[Transcribed page contents]
###
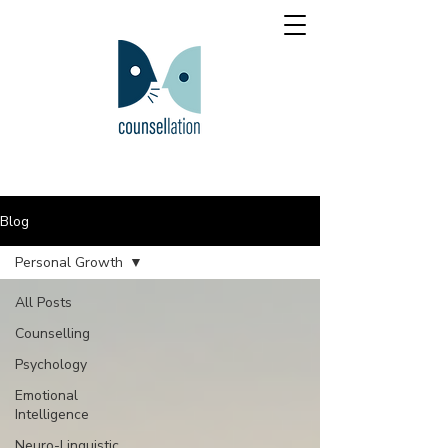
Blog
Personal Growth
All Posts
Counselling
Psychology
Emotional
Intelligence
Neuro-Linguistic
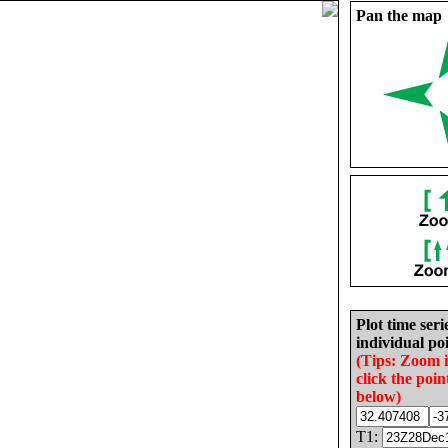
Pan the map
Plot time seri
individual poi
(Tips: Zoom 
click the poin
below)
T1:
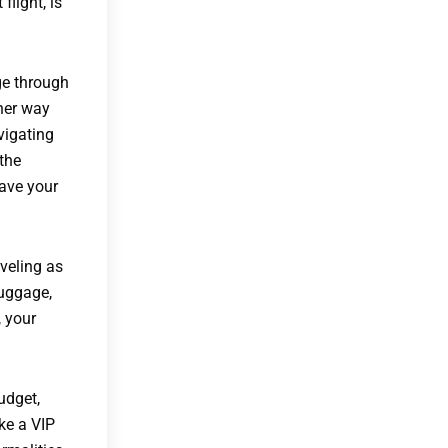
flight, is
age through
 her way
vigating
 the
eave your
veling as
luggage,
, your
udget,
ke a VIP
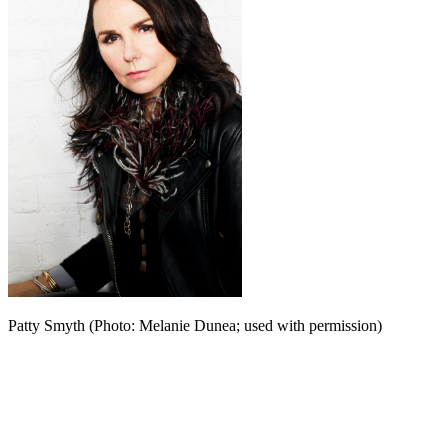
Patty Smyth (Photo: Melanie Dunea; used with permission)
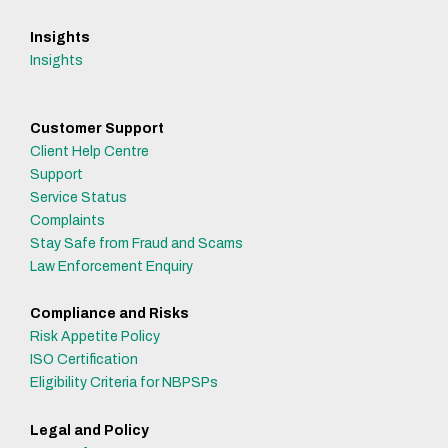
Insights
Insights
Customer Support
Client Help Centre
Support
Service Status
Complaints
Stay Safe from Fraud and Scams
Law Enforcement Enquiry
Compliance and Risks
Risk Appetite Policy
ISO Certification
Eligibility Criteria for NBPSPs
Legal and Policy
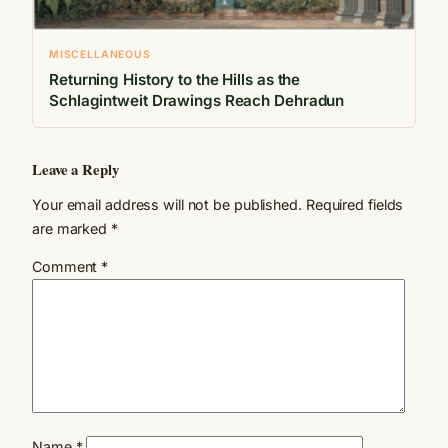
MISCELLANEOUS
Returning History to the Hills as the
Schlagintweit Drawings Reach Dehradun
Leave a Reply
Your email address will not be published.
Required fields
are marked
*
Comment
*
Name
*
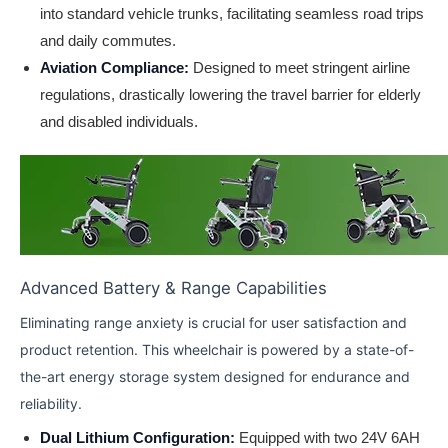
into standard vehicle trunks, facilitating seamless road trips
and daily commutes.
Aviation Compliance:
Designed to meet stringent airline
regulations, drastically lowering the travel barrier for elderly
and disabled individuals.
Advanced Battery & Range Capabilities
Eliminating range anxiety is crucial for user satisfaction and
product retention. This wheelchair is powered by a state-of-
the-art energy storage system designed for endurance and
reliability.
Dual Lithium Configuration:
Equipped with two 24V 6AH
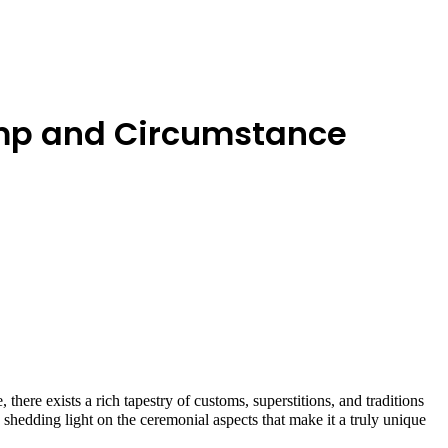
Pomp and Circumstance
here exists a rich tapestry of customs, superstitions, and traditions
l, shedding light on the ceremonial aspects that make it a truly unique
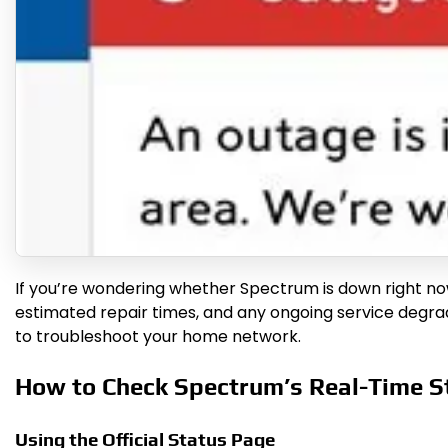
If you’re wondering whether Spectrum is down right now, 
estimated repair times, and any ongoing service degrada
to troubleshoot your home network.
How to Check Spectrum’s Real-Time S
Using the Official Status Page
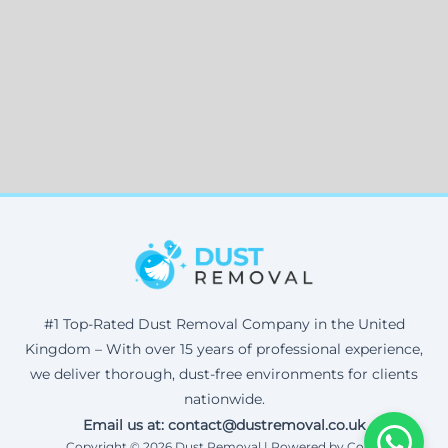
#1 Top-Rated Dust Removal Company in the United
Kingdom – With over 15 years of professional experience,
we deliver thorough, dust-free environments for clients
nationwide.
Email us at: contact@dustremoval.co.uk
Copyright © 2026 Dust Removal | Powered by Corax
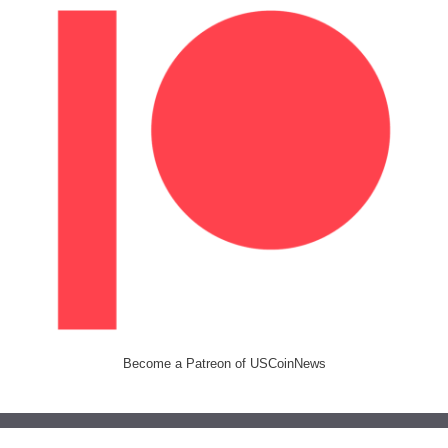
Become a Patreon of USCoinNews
###
Exact copies of all the entries are needed; output them without the pictures.

▸ Output of the task:
Blog
Personal Growth
All Posts
Counselling
Psychology
Emotional
Intelligence
Neuro-Linguistic
Pan the map
Plot time seri
individual poi
(Tips: Zoom 
click the poin
below)
T1:
flight, is
age through
 her way
vigating
 the
eave your
veling as
luggage,
, your
udget,
ke a VIP
Patty Smyth (Photo: Melanie Dunea; used with permission)
Insights
Insights
Customer Support
Client Help Centre
Support
Service Status
Complaints
Stay Safe from Fraud and Scams
Law Enforcement Enquiry
Compliance and Risks
Risk Appetite Policy
ISO Certification
Eligibility Criteria for NBPSPs
Legal and Policy
MISCELLANEOUS
Returning History to the Hills as the
Schlagintweit Drawings Reach Dehradun
Leave a Reply
Your email address will not be published.
Required fields
are marked
*
Comment
*
Name
*
into standard vehicle trunks, facilitating seamless road trips
and daily commutes.
Aviation Compliance:
Designed to meet stringent airline
regulations, drastically lowering the travel barrier for elderly
and disabled individuals.
Advanced Battery & Range Capabilities
Eliminating range anxiety is crucial for user satisfaction and
product retention. This wheelchair is powered by a state-of-
the-art energy storage system designed for endurance and
reliability.
Dual Lithium Configuration:
Equipped with two 24V 6AH
Pomp and Circumstance
here exists a rich tapestry of customs, superstitions, and traditions
l, shedding light on the ceremonial aspects that make it a truly unique
If you’re wondering whether Spectrum is down right now, 
estimated repair times, and any ongoing service degrada
to troubleshoot your home network.
How to Check Spectrum’s Real-Time S
Using the Official Status Page
#1 Top-Rated Dust Removal Company in the United
Kingdom – With over 15 years of professional experience,
we deliver thorough, dust-free environments for clients
nationwide.
Email us at: contact@dustremoval.co.uk
Copyright © 2026 Dust Removal | Powered by Corax
Become a Patreon of USCoinNews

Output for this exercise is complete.